I would say don’t bother. The only ways you’ll ever use those one-hot variables is either to embed them (in which case nn.Embedding allows you to do so directly from the indices) or use them in a loss function, in which case why not use a loss function that takes the indices directly.

jon · May 19, 2019, 1:09am

Are you sure about this? I am currently calling it like so:

loss(predictions, target_int_index) and it is complaining.

(predictions is 1xK and target_int_index is a scalar)

f3ba · January 21, 2020, 11:05am

Sorry to revive an old topic. But this is the first result I get on google when searching for one hot encoding in PyTorch. I just want to mention that one can use torch.nn.functional.one_hot (https://pytorch.org/docs/stable/nn.functional.html#one-hot) for this.

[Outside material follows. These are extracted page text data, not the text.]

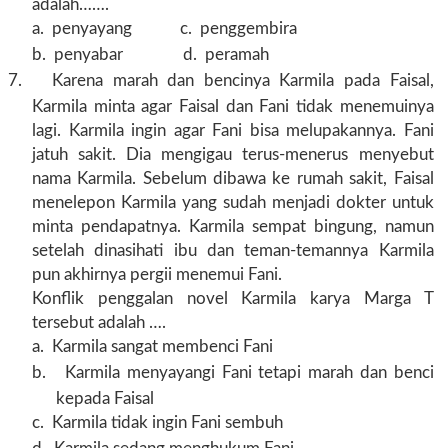
adalah…….
a.
penyayang c. penggembira
b.
penyabar d. peramah
7.
Karena marah dan bencinya Karmila pada Faisal,
Karmila minta agar Faisal dan Fani tidak menemuinya
lagi. Karmila ingin agar Fani bisa melupakannya. Fani
jatuh sakit. Dia mengigau terus-menerus menyebut
nama Karmila. Sebelum dibawa ke rumah sakit, Faisal
menelepon Karmila yang sudah menjadi dokter untuk
minta pendapatnya. Karmila sempat bingung, namun
setelah dinasihati ibu dan teman-temannya Karmila
pun akhirnya pergii menemui Fani.
Konflik penggalan novel Karmila karya Marga T
tersebut adalah ….
a.
Karmila sangat membenci Fani
b.
Karmila menyayangi Fani tetapi marah dan benci
kepada Faisal
c.
Karmila tidak ingin Fani sembuh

f10w · April 26, 2020, 2:45pm

@f3ba torch.nn.functional.one_hot doesn’t allow specifying a dimension though…

ptrblck · April 27, 2020, 1:57am

F.one_hot will accept a varying number of dimensions and will append an additional dimension in the shape nb_classes.
You could permute this tensor afterwards, if necessary.

f10w · April 27, 2020, 8:06pm

@ptrblck You are right, one can transpose the tensor, apply F.one_hot, then transpose back, but then the solution with scatter_ seems to be simpler.